Resumo: O presente artigo científico concentra sua pesquisa na Valoração da Prova do Segurado Especial para fins de concessão do benefício previdenciário. Assim, a luz da doutrina, legislação e entendimentos jurisprudenciais, direciona-se o estudo para a concessão do Benefício Previdenciário a aposentadoria especial rural, considerando os princípios constitucionais e direitos fundamentais ao trabalhador rural. Ademais, é realizada uma análise atual visando os aspectos práticos enfrentados pelo trabalhador rural quando do seu pedido de reconhecimento do período trabalhado na lavoura, a exemplo de inúmeros indeferimentos, não reconhecendo o período trabalhado na lavoura ou zona rural inviabilizando a concessão do benefício para este tipo de trabalhador. Dessa forma, demonstra-se outro enfoque da prova material, ou seja, de início de prova e uma interpretação crítica sobre o tema, a fim de demonstrar o direito ao beneficio previdenciário aos trabalhadores rurais.[1]

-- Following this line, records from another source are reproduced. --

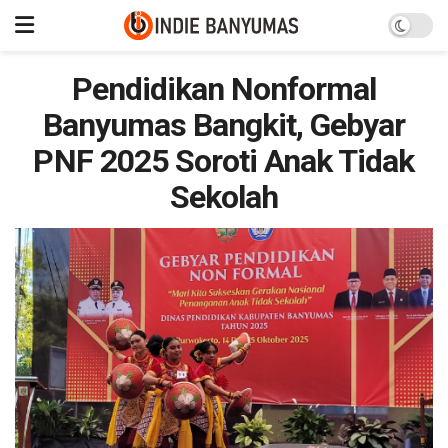
Pendidikan Nonformal
Banyumas Bangkit, Gebyar
PNF 2025 Soroti Anak Tidak
Sekolah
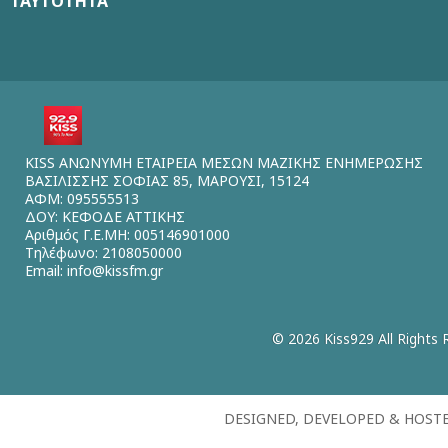
ΤΑΥΤΟΤΗΤΑ
KISS ΑΝΩΝΥΜΗ ΕΤΑΙΡΕΙΑ ΜΕΣΩΝ ΜΑΖΙΚΗΣ ΕΝΗΜΕΡΩΣΗΣ
ΒΑΣΙΛΙΣΣΗΣ ΣΟΦΙΑΣ 85, ΜΑΡΟΥΣΙ, 15124
ΑΦΜ: 095555513
ΔΟΥ: ΚΕΦΟΔΕ ΑΤΤΙΚΗΣ
Αριθμός Γ.Ε.ΜΗ: 005146901000
Τηλέφωνο: 2108050000
Email:
info@kissfm.gr
© 2026 Kiss929 All Rights 
DESIGNED, DEVELOPED & HOST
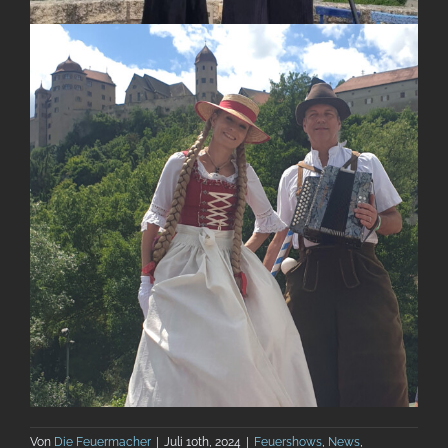
Von
Die Feuermacher
|
Juli 10th, 2024
|
Feuershows
,
News
,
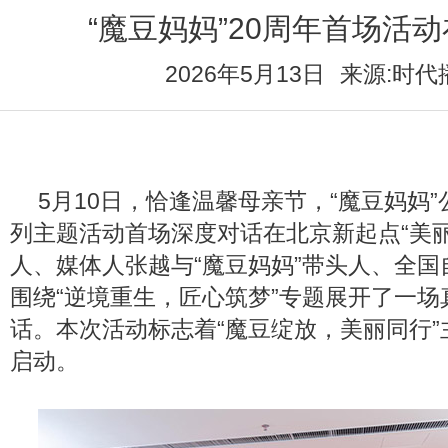
“魔豆妈妈”20周年首场活
2026年5月13日
来源:时代
5月10日，恰逢温馨母亲节，“魔豆妈妈”
列主题活动首场深度对话在北京新起点“美
人、媒体人张越与“魔豆妈妈”带头人、全
围绕“逆境重生，匠心筑梦”专题展开了一场
话。本次活动标志着“魔豆绽放，美丽同行
启动。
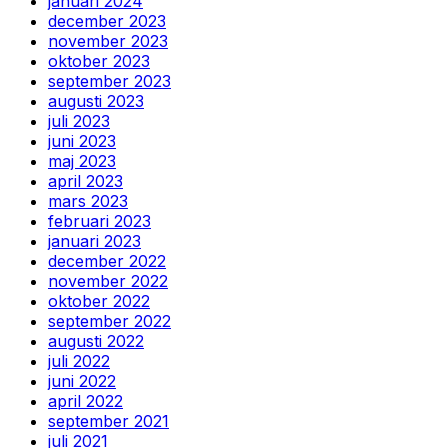
januari 2024
december 2023
november 2023
oktober 2023
september 2023
augusti 2023
juli 2023
juni 2023
maj 2023
april 2023
mars 2023
februari 2023
januari 2023
december 2022
november 2022
oktober 2022
september 2022
augusti 2022
juli 2022
juni 2022
april 2022
september 2021
juli 2021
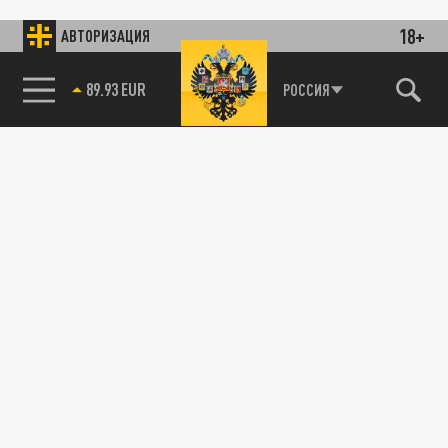
18+
АВТОРИЗАЦИЯ
89.93 EUR
РОССИЯ
115093, г. Москва, переулок Партийный,
д.1, к.57, стр.3, эт.1, пом.I, ком.45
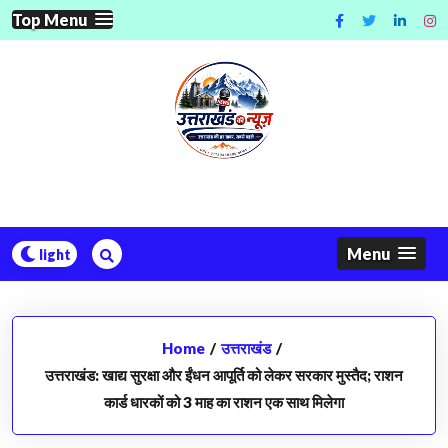
Skip
Top Menu
to
content
Menu
Home
/
उत्तराखंड
/
उत्तराखंड: खाद्य सुरक्षा और ईंधन आपूर्ति को लेकर सरकार मुस्तैद; राशन
कार्ड धारकों को 3 माह का राशन एक साथ मिलेगा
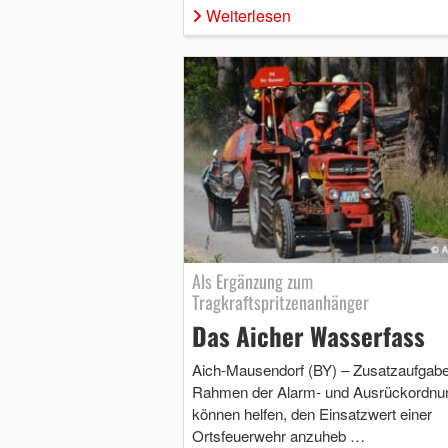
Weiterlesen
Als Ergänzung zum
Tragkraftspritzenanhänger
Das Aicher Wasserfass
Aich-Mausendorf (BY) – Zusatzaufgab
Rahmen der Alarm- und Ausrückordnu
können helfen, den Einsatzwert einer
Ortsfeuerwehr anzuheb …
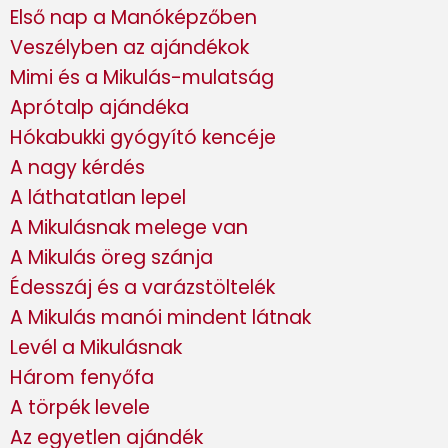
Első nap a Manóképzőben
Veszélyben az ajándékok
Mimi és a Mikulás-mulatság
Aprótalp ajándéka
Hókabukki gyógyító kencéje
A nagy kérdés
A láthatatlan lepel
A Mikulásnak melege van
A Mikulás öreg szánja
Édesszáj és a varázstöltelék
A Mikulás manói mindent látnak
Levél a Mikulásnak
Három fenyőfa
A törpék levele
Az egyetlen ajándék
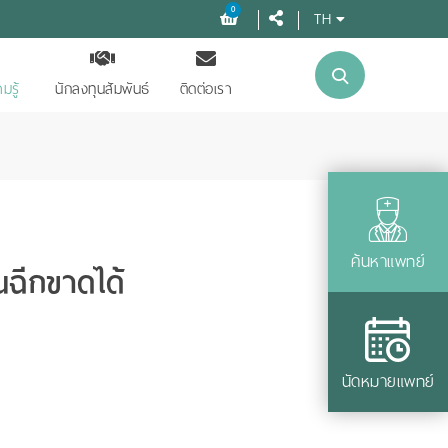
0
TH
มรู้
นักลงทุนสัมพันธ์
ติดต่อเรา
ค้นหาแพทย์
นฉีกขาดได้
นัดหมายแพทย์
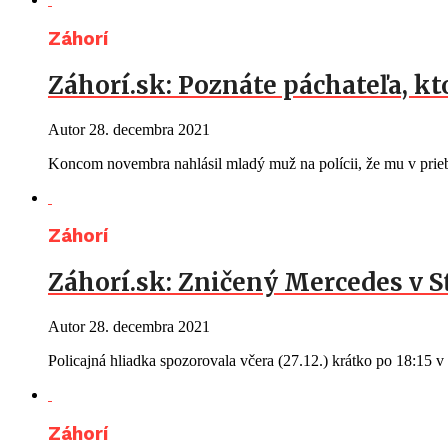
Záhorí
Záhorí.sk: Poznáte páchateľa, kt
Autor
28. decembra 2021
Koncom novembra nahlásil mladý muž na polícii, že mu v prie
Záhorí
Záhorí.sk: Zničený Mercedes v 
Autor
28. decembra 2021
Policajná hliadka spozorovala včera (27.12.) krátko po 18:15 
Záhorí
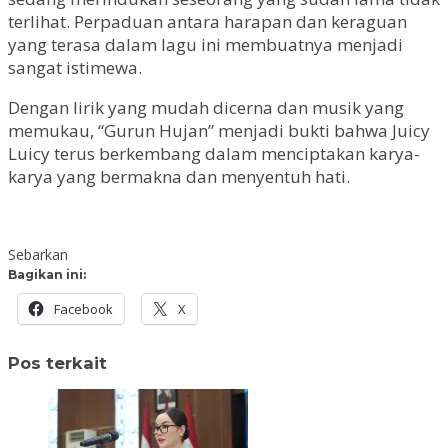
terlihat. Perpaduan antara harapan dan keraguan
yang terasa dalam lagu ini membuatnya menjadi
sangat istimewa.
Dengan lirik yang mudah dicerna dan musik yang
memukau, “Gurun Hujan” menjadi bukti bahwa Juicy
Luicy terus berkembang dalam menciptakan karya-
karya yang bermakna dan menyentuh hati.
Sebarkan
Bagikan ini:
Facebook
X
Pos terkait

Palavras-chave: Segurado Especial. Mecanismos de Valoração da Prova. Conceitos. Requisitos.

Abstract: This research paper focuses his research on the Valuation of Special Insured test for the pension benefit grant purposes. Thus, the light of doctrine, legislation and jurisprudence understandings, directs the study for granting the Pension Benefit rural special retirement, considering the constitutional principles and fundamental rights of rural workers. In addition, it held a current analysis aimed at the practicalities faced by rural workers when its application for a period worked in the fields, like countless rejections, not recognizing the period worked in agriculture or rural precluding the grant of benefit to this type of worker. Thus it shows up another focus of the test material, ie initial evidence and a critical interpretation of the theme in order to demonstrate the right to social security benefits to rural workers.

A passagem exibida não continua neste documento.